Dataset entries
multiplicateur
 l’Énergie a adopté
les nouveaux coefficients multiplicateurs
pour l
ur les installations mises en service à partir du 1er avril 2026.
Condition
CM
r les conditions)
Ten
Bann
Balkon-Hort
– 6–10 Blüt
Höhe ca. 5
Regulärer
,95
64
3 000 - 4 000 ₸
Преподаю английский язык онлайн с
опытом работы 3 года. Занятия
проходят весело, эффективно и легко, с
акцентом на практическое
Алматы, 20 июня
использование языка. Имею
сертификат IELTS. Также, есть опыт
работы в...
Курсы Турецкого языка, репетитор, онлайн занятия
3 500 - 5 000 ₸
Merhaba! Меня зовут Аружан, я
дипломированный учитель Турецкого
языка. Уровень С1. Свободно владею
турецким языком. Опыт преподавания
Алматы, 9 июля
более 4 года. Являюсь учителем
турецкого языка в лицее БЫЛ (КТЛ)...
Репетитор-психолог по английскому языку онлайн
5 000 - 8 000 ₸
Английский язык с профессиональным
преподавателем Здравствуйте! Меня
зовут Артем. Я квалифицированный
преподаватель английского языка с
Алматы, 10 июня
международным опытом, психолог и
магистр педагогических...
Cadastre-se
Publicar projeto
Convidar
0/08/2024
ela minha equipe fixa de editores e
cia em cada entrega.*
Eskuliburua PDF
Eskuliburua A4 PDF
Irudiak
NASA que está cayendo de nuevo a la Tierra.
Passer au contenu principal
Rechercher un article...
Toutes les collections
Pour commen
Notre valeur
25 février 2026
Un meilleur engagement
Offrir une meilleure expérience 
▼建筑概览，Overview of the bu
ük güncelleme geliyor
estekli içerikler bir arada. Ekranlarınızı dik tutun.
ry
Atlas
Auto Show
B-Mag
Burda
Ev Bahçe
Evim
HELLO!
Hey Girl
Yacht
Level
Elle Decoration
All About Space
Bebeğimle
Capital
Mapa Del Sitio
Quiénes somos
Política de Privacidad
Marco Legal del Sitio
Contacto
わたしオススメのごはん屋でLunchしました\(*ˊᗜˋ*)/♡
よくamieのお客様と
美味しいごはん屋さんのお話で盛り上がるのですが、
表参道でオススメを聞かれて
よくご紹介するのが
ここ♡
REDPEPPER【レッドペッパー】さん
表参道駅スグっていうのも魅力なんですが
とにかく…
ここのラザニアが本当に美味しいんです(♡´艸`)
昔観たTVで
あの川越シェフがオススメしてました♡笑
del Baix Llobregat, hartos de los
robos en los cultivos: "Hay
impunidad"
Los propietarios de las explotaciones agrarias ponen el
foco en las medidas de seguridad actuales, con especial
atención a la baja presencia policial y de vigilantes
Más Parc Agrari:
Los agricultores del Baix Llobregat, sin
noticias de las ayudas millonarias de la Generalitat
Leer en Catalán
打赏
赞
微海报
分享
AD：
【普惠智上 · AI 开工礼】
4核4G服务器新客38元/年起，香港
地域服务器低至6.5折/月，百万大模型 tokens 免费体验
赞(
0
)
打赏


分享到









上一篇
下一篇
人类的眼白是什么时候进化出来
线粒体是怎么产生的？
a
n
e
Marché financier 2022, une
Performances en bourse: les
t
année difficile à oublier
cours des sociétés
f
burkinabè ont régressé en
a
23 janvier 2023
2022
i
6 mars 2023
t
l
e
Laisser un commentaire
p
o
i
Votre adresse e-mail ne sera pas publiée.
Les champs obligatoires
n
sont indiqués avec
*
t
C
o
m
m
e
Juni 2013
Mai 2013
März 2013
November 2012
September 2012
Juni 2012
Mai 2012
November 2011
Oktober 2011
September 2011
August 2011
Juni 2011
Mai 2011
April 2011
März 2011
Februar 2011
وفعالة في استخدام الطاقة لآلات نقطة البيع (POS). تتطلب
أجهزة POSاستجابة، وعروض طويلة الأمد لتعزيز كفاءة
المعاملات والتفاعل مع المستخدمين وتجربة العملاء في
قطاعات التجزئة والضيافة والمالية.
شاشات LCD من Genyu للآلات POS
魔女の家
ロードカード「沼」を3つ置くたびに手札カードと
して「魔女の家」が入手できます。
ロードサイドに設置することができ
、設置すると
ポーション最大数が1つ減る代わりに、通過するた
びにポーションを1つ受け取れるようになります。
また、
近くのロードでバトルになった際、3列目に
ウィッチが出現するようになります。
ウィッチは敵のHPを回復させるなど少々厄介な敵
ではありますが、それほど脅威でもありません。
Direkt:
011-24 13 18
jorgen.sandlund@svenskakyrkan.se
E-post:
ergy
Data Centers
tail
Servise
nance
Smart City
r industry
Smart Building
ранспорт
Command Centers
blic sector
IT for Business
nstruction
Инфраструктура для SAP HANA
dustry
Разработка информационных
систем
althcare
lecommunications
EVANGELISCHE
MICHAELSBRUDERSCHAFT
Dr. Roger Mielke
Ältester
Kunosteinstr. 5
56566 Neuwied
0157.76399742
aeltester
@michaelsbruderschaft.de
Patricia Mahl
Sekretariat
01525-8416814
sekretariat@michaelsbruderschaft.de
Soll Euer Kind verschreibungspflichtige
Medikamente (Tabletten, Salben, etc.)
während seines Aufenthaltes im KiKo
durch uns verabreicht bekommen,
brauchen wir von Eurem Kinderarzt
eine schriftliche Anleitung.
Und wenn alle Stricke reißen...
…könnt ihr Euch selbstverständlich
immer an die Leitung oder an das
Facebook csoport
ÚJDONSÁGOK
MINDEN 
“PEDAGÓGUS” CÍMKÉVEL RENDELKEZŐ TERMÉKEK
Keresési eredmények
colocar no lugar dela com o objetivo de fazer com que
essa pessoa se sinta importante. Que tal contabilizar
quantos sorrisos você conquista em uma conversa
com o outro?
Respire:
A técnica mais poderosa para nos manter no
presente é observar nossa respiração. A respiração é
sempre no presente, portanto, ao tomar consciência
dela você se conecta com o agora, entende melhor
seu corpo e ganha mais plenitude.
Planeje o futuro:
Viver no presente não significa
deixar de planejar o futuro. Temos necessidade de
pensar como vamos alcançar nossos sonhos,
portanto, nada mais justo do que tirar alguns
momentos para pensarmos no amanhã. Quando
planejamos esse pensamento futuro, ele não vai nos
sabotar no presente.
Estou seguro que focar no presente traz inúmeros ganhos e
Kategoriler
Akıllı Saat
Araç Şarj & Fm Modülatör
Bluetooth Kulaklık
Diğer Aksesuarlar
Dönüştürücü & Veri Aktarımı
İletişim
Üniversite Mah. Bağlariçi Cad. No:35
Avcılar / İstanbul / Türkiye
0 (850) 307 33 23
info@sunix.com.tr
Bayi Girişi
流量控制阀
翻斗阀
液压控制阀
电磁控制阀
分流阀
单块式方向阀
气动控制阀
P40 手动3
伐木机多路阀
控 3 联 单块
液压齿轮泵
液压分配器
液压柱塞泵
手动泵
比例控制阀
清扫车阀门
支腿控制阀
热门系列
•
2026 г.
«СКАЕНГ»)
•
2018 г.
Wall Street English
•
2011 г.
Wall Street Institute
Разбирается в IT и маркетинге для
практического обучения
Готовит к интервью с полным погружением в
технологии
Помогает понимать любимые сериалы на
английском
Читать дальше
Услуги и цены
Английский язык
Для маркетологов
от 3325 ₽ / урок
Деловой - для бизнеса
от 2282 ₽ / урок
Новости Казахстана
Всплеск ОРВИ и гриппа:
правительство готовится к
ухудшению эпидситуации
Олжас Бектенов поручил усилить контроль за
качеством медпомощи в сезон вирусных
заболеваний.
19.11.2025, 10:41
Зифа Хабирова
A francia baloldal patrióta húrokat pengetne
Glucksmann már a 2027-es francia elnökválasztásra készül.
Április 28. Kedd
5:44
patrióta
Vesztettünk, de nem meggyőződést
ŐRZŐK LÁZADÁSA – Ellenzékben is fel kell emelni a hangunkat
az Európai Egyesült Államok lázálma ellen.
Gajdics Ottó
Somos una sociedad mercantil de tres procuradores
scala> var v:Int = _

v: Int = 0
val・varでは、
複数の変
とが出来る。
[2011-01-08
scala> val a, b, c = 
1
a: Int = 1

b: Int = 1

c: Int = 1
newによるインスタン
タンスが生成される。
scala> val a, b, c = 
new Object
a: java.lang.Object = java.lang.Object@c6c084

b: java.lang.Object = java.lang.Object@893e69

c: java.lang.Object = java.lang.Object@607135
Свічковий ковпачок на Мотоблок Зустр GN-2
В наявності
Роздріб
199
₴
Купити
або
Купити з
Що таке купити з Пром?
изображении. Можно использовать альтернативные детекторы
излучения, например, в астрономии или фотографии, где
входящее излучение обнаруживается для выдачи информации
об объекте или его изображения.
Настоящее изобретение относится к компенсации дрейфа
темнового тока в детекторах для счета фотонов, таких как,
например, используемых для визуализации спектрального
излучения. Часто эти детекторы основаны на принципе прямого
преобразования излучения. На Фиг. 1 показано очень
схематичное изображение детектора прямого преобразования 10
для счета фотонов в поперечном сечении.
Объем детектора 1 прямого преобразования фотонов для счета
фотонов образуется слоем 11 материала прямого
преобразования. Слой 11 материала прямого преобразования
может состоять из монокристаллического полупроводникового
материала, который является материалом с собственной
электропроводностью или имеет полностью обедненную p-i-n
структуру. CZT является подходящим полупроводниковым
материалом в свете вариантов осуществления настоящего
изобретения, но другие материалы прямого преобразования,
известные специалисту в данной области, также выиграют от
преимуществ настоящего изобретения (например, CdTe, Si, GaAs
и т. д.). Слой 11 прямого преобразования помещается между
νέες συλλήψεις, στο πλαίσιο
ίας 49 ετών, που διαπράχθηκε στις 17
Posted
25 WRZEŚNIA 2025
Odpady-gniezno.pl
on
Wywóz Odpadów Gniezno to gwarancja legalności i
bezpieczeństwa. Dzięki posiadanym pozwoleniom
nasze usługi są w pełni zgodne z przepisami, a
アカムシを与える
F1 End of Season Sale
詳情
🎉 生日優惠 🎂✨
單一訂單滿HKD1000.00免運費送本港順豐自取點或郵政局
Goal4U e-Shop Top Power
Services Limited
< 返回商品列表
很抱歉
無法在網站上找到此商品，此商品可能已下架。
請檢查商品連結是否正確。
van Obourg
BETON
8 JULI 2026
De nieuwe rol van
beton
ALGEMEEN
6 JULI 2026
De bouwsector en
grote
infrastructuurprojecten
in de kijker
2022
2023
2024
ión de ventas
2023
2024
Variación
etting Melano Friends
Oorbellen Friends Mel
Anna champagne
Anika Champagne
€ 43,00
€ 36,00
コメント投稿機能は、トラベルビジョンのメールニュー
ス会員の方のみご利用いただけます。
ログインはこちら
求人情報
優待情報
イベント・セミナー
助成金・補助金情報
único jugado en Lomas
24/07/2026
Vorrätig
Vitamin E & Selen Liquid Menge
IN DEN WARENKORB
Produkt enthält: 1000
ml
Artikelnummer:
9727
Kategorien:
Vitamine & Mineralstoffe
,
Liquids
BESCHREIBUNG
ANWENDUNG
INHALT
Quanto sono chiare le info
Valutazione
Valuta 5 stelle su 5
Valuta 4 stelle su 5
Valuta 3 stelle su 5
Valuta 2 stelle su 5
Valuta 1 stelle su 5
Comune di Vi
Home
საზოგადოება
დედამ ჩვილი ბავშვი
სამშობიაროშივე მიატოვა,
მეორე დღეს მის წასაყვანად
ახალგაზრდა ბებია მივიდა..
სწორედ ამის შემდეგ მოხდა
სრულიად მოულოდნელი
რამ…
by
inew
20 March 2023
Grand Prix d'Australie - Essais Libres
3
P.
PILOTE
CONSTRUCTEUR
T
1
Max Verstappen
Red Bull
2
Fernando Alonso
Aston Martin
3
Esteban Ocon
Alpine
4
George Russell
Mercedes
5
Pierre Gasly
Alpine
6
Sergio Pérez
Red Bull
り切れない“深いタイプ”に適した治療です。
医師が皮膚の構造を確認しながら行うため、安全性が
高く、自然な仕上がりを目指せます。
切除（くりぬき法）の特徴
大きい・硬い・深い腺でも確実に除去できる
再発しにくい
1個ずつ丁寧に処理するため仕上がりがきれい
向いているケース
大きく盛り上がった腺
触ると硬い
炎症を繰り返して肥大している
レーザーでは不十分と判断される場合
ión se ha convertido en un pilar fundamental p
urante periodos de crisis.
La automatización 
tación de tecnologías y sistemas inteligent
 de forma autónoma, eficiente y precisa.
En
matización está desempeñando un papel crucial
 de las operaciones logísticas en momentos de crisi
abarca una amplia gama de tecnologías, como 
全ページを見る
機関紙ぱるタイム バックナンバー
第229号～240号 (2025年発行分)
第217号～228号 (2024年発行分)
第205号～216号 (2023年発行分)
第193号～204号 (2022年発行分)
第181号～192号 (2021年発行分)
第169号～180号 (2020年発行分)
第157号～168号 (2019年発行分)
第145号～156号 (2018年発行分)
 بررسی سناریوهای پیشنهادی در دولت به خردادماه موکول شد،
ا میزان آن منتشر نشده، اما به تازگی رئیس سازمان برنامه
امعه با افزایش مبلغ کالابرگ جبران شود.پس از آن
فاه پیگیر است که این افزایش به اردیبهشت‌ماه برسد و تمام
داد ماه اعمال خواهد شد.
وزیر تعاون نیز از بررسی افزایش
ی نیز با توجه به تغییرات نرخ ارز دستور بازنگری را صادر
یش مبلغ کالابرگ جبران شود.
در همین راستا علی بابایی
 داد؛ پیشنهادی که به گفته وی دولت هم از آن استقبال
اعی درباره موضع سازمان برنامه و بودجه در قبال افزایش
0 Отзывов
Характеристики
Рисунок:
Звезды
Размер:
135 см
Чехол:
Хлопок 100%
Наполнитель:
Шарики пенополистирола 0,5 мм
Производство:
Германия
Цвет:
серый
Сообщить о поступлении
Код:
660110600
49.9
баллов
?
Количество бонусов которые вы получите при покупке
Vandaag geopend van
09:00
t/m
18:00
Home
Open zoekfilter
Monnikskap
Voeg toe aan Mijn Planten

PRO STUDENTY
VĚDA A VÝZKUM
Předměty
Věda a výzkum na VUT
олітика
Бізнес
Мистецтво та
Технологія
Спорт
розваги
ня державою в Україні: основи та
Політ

What you are asked to do.
Copy out, word for word, the part of the entries above that begins at the line with "Glucksmann már a" and ends at the line with "Gajdics Ottó", including both.

Answer to this problem.
Glucksmann már a 2027-es francia elnökválasztásra készül.
Április 28. Kedd
5:44
patrióta
Vesztettünk, de nem meggyőződést
ŐRZŐK LÁZADÁSA – Ellenzékben is fel kell emelni a hangunkat
az Európai Egyesült Államok lázálma ellen.
Gajdics Ottó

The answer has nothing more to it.